Балтийское море. Район Данцига

25 мая 1734 года


Я работал. Оказывал первую медицинскую помощь всем нуждающимся, сортируя их не по чинам, а по сложности ранений. Как оказалось, такие прогрессивные взгляды разделяли не все — куда это простого матроса поперёд офицера? Но обращать внимание на бурчание я не стал. Если не остановить кровь, вовремя не перевязать, ребята могут умереть, а этого я не допущу.

— Ви знает делат? — корабельный лекарь, вместо того, чтобы заниматься ранеными, стоял у меня над душой и смотрел, как я занимаюсь перевязками.

— Займитесь делом. И если русского не знаете, то говорите уже на своем… Немец! — сказал я, не отвлекаясь от задачи и очищая рану матроса тряпкой, смоченной в водке.

Лекарь ушел, но разве же меня оставили в покое?

— Сударь, разве же вы не видите, что мичман Лаптев ранен? Отчего матроса пользуете, а Харитон Прокофьич в ожидании? — это так меня одернуть хотел тот, к которому обращались, как к лейтенанту.

— Будьте и вы так добры, не вмешивайтесь!

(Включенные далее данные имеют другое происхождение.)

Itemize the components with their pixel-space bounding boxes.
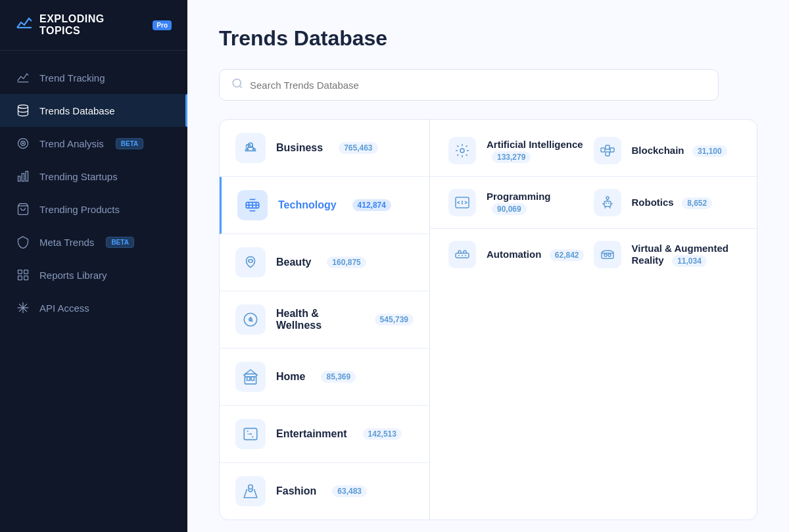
- category-count-technology: 412,874: [352, 199, 391, 211]
- category-item-technology[interactable]: Technology 412,874: [220, 177, 429, 234]
- sidebar-item-trending-products[interactable]: Trending Products: [0, 193, 187, 226]
- svg-point-22: [252, 149, 254, 151]
- sidebar: EXPLODING TOPICS Pro Trend Tracking Tren…: [0, 0, 187, 532]
- svg-rect-6: [18, 176, 20, 181]
- subcategories-panel: Artificial Intelligence 133,279 Blockcha…: [430, 120, 757, 520]
- svg-point-56: [462, 255, 463, 256]
- svg-rect-32: [247, 377, 250, 380]
- chart-line-icon: [16, 70, 30, 85]
- sidebar-item-meta-trends[interactable]: Meta Trends BETA: [0, 226, 187, 258]
- sidebar-label-trending-startups: Trending Startups: [39, 171, 118, 182]
- chart-bar-icon: [16, 169, 30, 183]
- meta-trends-beta-badge: BETA: [106, 237, 133, 248]
- vr-count: 11,034: [672, 255, 707, 267]
- search-bar[interactable]: [219, 69, 719, 101]
- logo-text: EXPLODING TOPICS: [39, 13, 143, 37]
- category-count-health-wellness: 545,739: [375, 314, 414, 326]
- category-item-health-wellness[interactable]: Health & Wellness 545,739: [220, 291, 429, 349]
- sidebar-label-api-access: API Access: [39, 302, 89, 314]
- subcategory-row-1: Artificial Intelligence 133,279 Blockcha…: [430, 125, 757, 177]
- svg-rect-46: [604, 201, 611, 206]
- svg-rect-8: [26, 172, 28, 181]
- category-item-fashion[interactable]: Fashion 63,483: [220, 463, 429, 520]
- category-count-home: 85,369: [321, 371, 356, 383]
- svg-point-2: [18, 105, 28, 109]
- automation-name: Automation: [487, 249, 541, 260]
- svg-point-58: [604, 254, 607, 256]
- sidebar-item-trend-tracking[interactable]: Trend Tracking: [0, 61, 187, 94]
- category-item-business[interactable]: Business 765,463: [220, 120, 429, 177]
- business-icon-wrap: [235, 133, 266, 163]
- subcategory-blockchain[interactable]: Blockchain 31,100: [594, 137, 739, 164]
- category-item-home[interactable]: Home 85,369: [220, 349, 429, 406]
- category-name-beauty: Beauty: [276, 256, 311, 268]
- svg-rect-39: [606, 152, 610, 156]
- svg-rect-13: [24, 276, 28, 280]
- svg-point-47: [606, 197, 609, 199]
- robotics-icon-wrap: [594, 189, 621, 216]
- svg-point-21: [247, 149, 249, 151]
- sidebar-item-trend-analysis[interactable]: Trend Analysis BETA: [0, 127, 187, 160]
- svg-rect-11: [24, 270, 28, 274]
- main-content: Trends Database Business 765,463 Techn: [187, 0, 789, 532]
- robotics-count: 8,652: [682, 197, 712, 209]
- svg-line-19: [239, 85, 241, 87]
- sidebar-item-reports-library[interactable]: Reports Library: [0, 258, 187, 291]
- circle-target-icon: [16, 136, 30, 151]
- svg-rect-38: [606, 145, 610, 149]
- svg-line-42: [610, 147, 610, 150]
- database-icon: [16, 103, 30, 118]
- category-name-technology: Technology: [278, 199, 337, 211]
- logo[interactable]: EXPLODING TOPICS Pro: [0, 0, 187, 51]
- svg-point-35: [249, 485, 253, 489]
- svg-point-59: [608, 254, 611, 256]
- categories-container: Business 765,463 Technology 412,874 Beau…: [219, 119, 757, 520]
- programming-count: 90,069: [492, 203, 527, 215]
- blockchain-count: 31,100: [692, 145, 727, 157]
- search-icon: [231, 78, 243, 92]
- sidebar-label-trend-tracking: Trend Tracking: [39, 72, 105, 84]
- svg-rect-37: [601, 148, 605, 152]
- ai-count: 133,279: [492, 151, 531, 163]
- sidebar-item-trends-database[interactable]: Trends Database: [0, 94, 187, 127]
- sidebar-item-api-access[interactable]: API Access: [0, 291, 187, 324]
- blockchain-name: Blockchain: [632, 145, 684, 156]
- sidebar-item-trending-startups[interactable]: Trending Startups: [0, 160, 187, 193]
- category-count-beauty: 160,875: [327, 256, 366, 268]
- svg-point-50: [606, 203, 607, 204]
- category-item-beauty[interactable]: Beauty 160,875: [220, 234, 429, 291]
- subcategory-ai[interactable]: Artificial Intelligence 133,279: [448, 137, 594, 164]
- search-input[interactable]: [250, 80, 706, 91]
- robotics-name: Robotics: [632, 197, 674, 208]
- shield-icon: [16, 235, 30, 249]
- category-name-business: Business: [276, 142, 323, 154]
- subcategory-vr[interactable]: Virtual & Augmented Reality 11,034: [594, 241, 739, 268]
- category-name-health-wellness: Health & Wellness: [276, 308, 359, 331]
- vr-icon-wrap: [594, 241, 621, 268]
- svg-rect-33: [251, 377, 254, 380]
- svg-point-5: [22, 143, 24, 144]
- subcategory-automation[interactable]: Automation 62,842: [448, 241, 594, 268]
- sidebar-label-reports-library: Reports Library: [39, 270, 107, 281]
- beauty-icon-wrap: [235, 247, 266, 278]
- grid-dots-icon: [16, 268, 30, 282]
- logo-pro-badge: Pro: [153, 20, 172, 30]
- subcategory-robotics[interactable]: Robotics 8,652: [594, 189, 739, 216]
- svg-point-57: [465, 255, 466, 256]
- cart-icon: [16, 202, 30, 216]
- category-name-fashion: Fashion: [276, 485, 316, 497]
- category-item-entertainment[interactable]: Entertainment 142,513: [220, 406, 429, 463]
- svg-line-53: [610, 206, 610, 208]
- svg-point-55: [458, 255, 460, 256]
- entertainment-icon-wrap: [235, 419, 266, 449]
- subcategory-programming[interactable]: Programming 90,069: [448, 189, 594, 216]
- sidebar-label-trends-database: Trends Database: [39, 105, 115, 116]
- asterisk-icon: [16, 301, 30, 315]
- svg-point-36: [460, 149, 464, 153]
- svg-point-28: [249, 260, 253, 262]
- svg-rect-40: [610, 148, 614, 152]
- category-name-home: Home: [276, 371, 305, 383]
- page-title: Trends Database: [219, 26, 757, 51]
- svg-point-51: [608, 203, 610, 204]
- programming-name: Programming: [487, 191, 551, 202]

У мичмана пустяковое ранение. А этот матрос умрет, если ему рану не прочистить да не перевязать, — говорил я.

Я мог бы услышать слова благодарности от матроса, но тот всё равно меня почти не слышал — он жевал усы, силясь не заорать, в то время как я промакивал водкой кровавую рану.

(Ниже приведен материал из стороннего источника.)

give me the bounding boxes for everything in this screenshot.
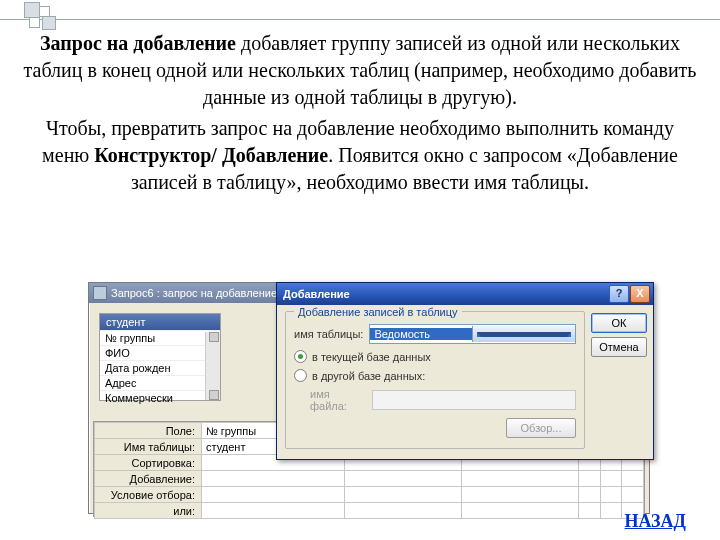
grid-label-or: или: — [95, 503, 202, 519]
ok-button[interactable]: ОК — [591, 313, 647, 333]
radio-other-db[interactable] — [294, 369, 307, 382]
grid-cell[interactable] — [578, 503, 600, 519]
grid-cell[interactable] — [461, 471, 578, 487]
paragraph-2: Чтобы, превратить запрос на добавление н… — [22, 115, 698, 196]
field-row[interactable]: ФИО — [100, 345, 220, 360]
grid-cell[interactable] — [578, 471, 600, 487]
grid-cell[interactable] — [461, 503, 578, 519]
grid-cell[interactable] — [344, 487, 461, 503]
grid-label-field: Поле: — [95, 423, 202, 439]
browse-button: Обзор... — [506, 418, 576, 438]
groupbox-label: Добавление записей в таблицу — [294, 306, 462, 318]
append-dialog: Добавление ? X ОК Отмена Добавление запи… — [276, 282, 654, 460]
back-link[interactable]: НАЗАД — [625, 511, 686, 532]
table-name-label: имя таблицы: — [294, 328, 363, 340]
term-bold: Запрос на добавление — [40, 32, 236, 54]
grid-label-sort: Сортировка: — [95, 455, 202, 471]
file-name-label: имя файла: — [310, 388, 367, 412]
grid-label-table: Имя таблицы: — [95, 439, 202, 455]
grid-cell[interactable] — [622, 471, 644, 487]
field-row[interactable]: Адрес — [100, 375, 220, 390]
slide-top-divider — [0, 0, 720, 20]
table-name-value: Ведомость — [370, 328, 472, 340]
grid-label-criteria: Условие отбора: — [95, 487, 202, 503]
query-icon — [93, 286, 107, 300]
chevron-down-icon[interactable] — [472, 326, 575, 342]
field-row[interactable]: Коммерчески — [100, 390, 220, 405]
append-groupbox: Добавление записей в таблицу имя таблицы… — [285, 311, 585, 449]
grid-cell[interactable] — [600, 471, 622, 487]
radio-current-db-label: в текущей базе данных — [312, 351, 431, 363]
paragraph-1: Запрос на добавление добавляет группу за… — [22, 30, 698, 111]
file-name-field — [372, 390, 576, 410]
field-list-scrollbar[interactable] — [205, 332, 220, 400]
grid-cell[interactable] — [461, 487, 578, 503]
field-row[interactable]: Дата рожден — [100, 360, 220, 375]
access-title-text: Запрос6 : запрос на добавление — [111, 287, 277, 299]
menu-path-bold: Конструктор/ Добавление — [94, 144, 328, 166]
grid-cell[interactable] — [202, 503, 345, 519]
decorative-squares — [24, 2, 58, 36]
dialog-title-text: Добавление — [283, 288, 350, 300]
slide-body: Запрос на добавление добавляет группу за… — [0, 20, 720, 196]
grid-cell[interactable] — [202, 471, 345, 487]
dialog-titlebar: Добавление ? X — [277, 283, 653, 305]
field-row[interactable]: № группы — [100, 330, 220, 345]
grid-cell[interactable] — [578, 487, 600, 503]
field-list-header: студент — [100, 314, 220, 330]
cancel-button[interactable]: Отмена — [591, 337, 647, 357]
grid-label-append: Добавление: — [95, 471, 202, 487]
grid-cell[interactable] — [202, 487, 345, 503]
help-icon[interactable]: ? — [609, 285, 629, 303]
screenshot-container: Запрос6 : запрос на добавление студент №… — [88, 282, 652, 518]
radio-current-db[interactable] — [294, 350, 307, 363]
table-name-combo[interactable]: Ведомость — [369, 324, 576, 344]
grid-cell[interactable] — [344, 471, 461, 487]
grid-cell[interactable] — [600, 487, 622, 503]
grid-cell[interactable] — [600, 503, 622, 519]
grid-cell[interactable] — [622, 487, 644, 503]
close-icon[interactable]: X — [630, 285, 650, 303]
field-list-box[interactable]: студент № группы ФИО Дата рожден Адрес К… — [99, 313, 221, 401]
grid-cell[interactable] — [344, 503, 461, 519]
radio-other-db-label: в другой базе данных: — [312, 370, 425, 382]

— Но там же дворянин… И что вы себе мните? — всё ещё возмущался лейтенант.

Я понимал, что он старше званием, но… не стал я ему подчиняться. Мне нужен порядок!

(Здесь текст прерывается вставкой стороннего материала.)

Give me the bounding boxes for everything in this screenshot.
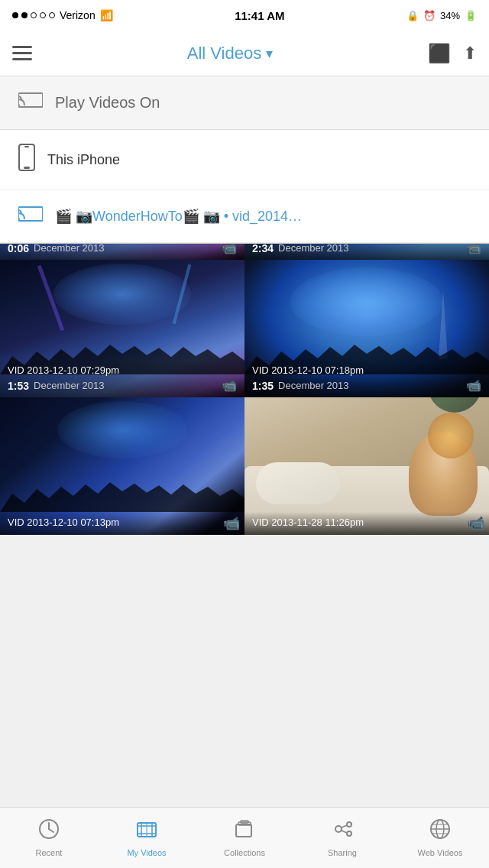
battery-label: 34% xyxy=(440,10,460,21)
tab-bar: Recent My Videos Collections xyxy=(0,807,489,868)
cast-header-icon xyxy=(18,90,43,115)
tab-web-videos[interactable]: Web Videos xyxy=(391,812,489,863)
nav-right-actions: ⬛ ⬆ xyxy=(428,43,477,64)
bedroom-toy xyxy=(428,397,481,413)
video-date-0: December 2013 xyxy=(34,242,222,254)
video-cell-4[interactable]: VID 2013-12-10 07:13pm 📹 xyxy=(0,397,244,535)
svg-rect-2 xyxy=(19,144,34,170)
nav-title-text: All Videos xyxy=(187,44,261,63)
clock-icon xyxy=(38,818,60,845)
collection-icon xyxy=(234,818,255,845)
status-left: Verizon 📶 xyxy=(12,9,113,21)
video-date-3: December 2013 xyxy=(278,380,466,391)
video-meta-3: 1:35 December 2013 📹 xyxy=(252,378,481,393)
svg-line-23 xyxy=(342,831,347,833)
all-videos-dropdown-button[interactable]: All Videos ▾ xyxy=(187,44,273,63)
video-info-5: VID 2013-11-28 11:26pm xyxy=(244,512,489,535)
iphone-icon xyxy=(18,144,35,176)
video-duration-2: 1:53 xyxy=(8,380,29,392)
tab-web-videos-label: Web Videos xyxy=(418,848,463,857)
nav-bar: All Videos ▾ ⬛ ⬆ xyxy=(0,31,489,76)
cast-item-icon xyxy=(18,204,43,228)
video-cell-5[interactable]: VID 2013-11-28 11:26pm 📹 xyxy=(244,397,489,535)
video-info-3: VID 2013-12-10 07:18pm 1:35 December 201… xyxy=(244,360,489,397)
wifi-icon: 📶 xyxy=(100,9,113,21)
dropdown-iphone-label: This iPhone xyxy=(47,152,120,168)
sharing-icon xyxy=(332,818,353,845)
tab-recent-label: Recent xyxy=(36,848,63,857)
battery-icon: 🔋 xyxy=(465,10,477,21)
chevron-down-icon: ▾ xyxy=(266,45,273,62)
svg-line-9 xyxy=(49,829,53,832)
svg-point-21 xyxy=(347,831,351,836)
video-cam-icon-4: 📹 xyxy=(223,515,240,532)
svg-point-20 xyxy=(347,822,351,827)
status-right: 🔒 ⏰ 34% 🔋 xyxy=(406,10,477,21)
tab-collections[interactable]: Collections xyxy=(196,812,293,863)
lock-icon: 🔒 xyxy=(406,10,419,21)
tab-my-videos-label: My Videos xyxy=(127,848,166,857)
hamburger-menu[interactable] xyxy=(12,46,32,60)
video-grid-row3: VID 2013-12-10 07:13pm 📹 VID 2013-11-28 … xyxy=(0,397,489,535)
video-info-4: VID 2013-12-10 07:13pm xyxy=(0,512,244,535)
svg-rect-16 xyxy=(236,824,251,837)
bedroom-pillow xyxy=(256,462,340,504)
video-title-4: VID 2013-12-10 07:13pm xyxy=(8,517,237,528)
video-date-1: December 2013 xyxy=(278,242,466,254)
cast-icon[interactable]: ⬛ xyxy=(428,43,451,64)
svg-rect-3 xyxy=(24,167,30,169)
video-cell-2[interactable]: VID 2013-12-10 07:29pm 1:53 December 201… xyxy=(0,260,244,397)
dropdown-item-iphone[interactable]: This iPhone xyxy=(0,130,489,190)
video-cam-icon-3: 📹 xyxy=(466,378,481,393)
video-meta-2: 1:53 December 2013 📹 xyxy=(8,378,237,393)
video-info-2: VID 2013-12-10 07:29pm 1:53 December 201… xyxy=(0,360,244,397)
share-icon[interactable]: ⬆ xyxy=(463,44,477,63)
svg-point-19 xyxy=(335,826,342,832)
video-title-2: VID 2013-12-10 07:29pm xyxy=(8,364,237,376)
web-icon xyxy=(429,818,451,845)
film-icon xyxy=(136,818,157,845)
signal-dots xyxy=(12,12,55,18)
time-display: 11:41 AM xyxy=(235,9,284,22)
video-duration-3: 1:35 xyxy=(252,380,274,392)
bedroom-face xyxy=(428,413,474,458)
dropdown-header: Play Videos On xyxy=(0,76,489,130)
video-cam-icon-2: 📹 xyxy=(222,378,237,393)
alarm-icon: ⏰ xyxy=(423,10,436,21)
dropdown-header-text: Play Videos On xyxy=(55,94,160,112)
video-title-5: VID 2013-11-28 11:26pm xyxy=(252,517,481,528)
tab-collections-label: Collections xyxy=(224,848,265,857)
tab-sharing[interactable]: Sharing xyxy=(293,812,391,863)
video-grid-row2: VID 2013-12-10 07:29pm 1:53 December 201… xyxy=(0,260,489,397)
dropdown-item-cast[interactable]: 🎬 📷WonderHowTo🎬 📷 • vid_2014… xyxy=(0,190,489,243)
svg-line-22 xyxy=(342,825,347,828)
status-bar: Verizon 📶 11:41 AM 🔒 ⏰ 34% 🔋 xyxy=(0,0,489,31)
carrier-label: Verizon xyxy=(60,9,96,21)
video-cell-3[interactable]: VID 2013-12-10 07:18pm 1:35 December 201… xyxy=(244,260,489,397)
video-title-3: VID 2013-12-10 07:18pm xyxy=(252,364,481,376)
tab-recent[interactable]: Recent xyxy=(0,812,98,863)
play-videos-dropdown: Play Videos On This iPhone 🎬 📷WonderHowT… xyxy=(0,76,489,244)
video-cam-icon-5: 📹 xyxy=(468,515,484,532)
video-date-2: December 2013 xyxy=(34,380,222,391)
tab-my-videos[interactable]: My Videos xyxy=(98,812,196,863)
dropdown-cast-label: 🎬 📷WonderHowTo🎬 📷 • vid_2014… xyxy=(55,208,302,225)
tab-sharing-label: Sharing xyxy=(328,848,357,857)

— Я не подчиняюсь вам. А будете мешать, так прикажу своим солдатам вас сбросить в море, — я зло посмотрел на офицера. — И клянусь, сделаю это!

— Бунтарь! — сказал лейтенант, но обострять не стал, на том ему спасибо.

Нужно было работать быстро и аккуратно. Большинство ранений были пустяшными, но это если только смотреть на них глазами человека из будущего. И, что важно, смотреть, находясь в будущем, с развитой медициной. А вот сейчас… пули входили в плоть, забирая с собой частички одежды, да и моряки — не только что из бани. Вероятность заражения крови очень велика.

Конечно, жгутов не было, и я использовал веревки. Бинтов тоже не было, и я рвал на перевязочный материал в том числе и простыни капитана. Дефремери любил спать в чистой постели. Конечно, нужно было прокипятить тряпки, но времени нет. Уже позже буду смотреть, кто в каком состоянии и, если придется, так и чистить заново.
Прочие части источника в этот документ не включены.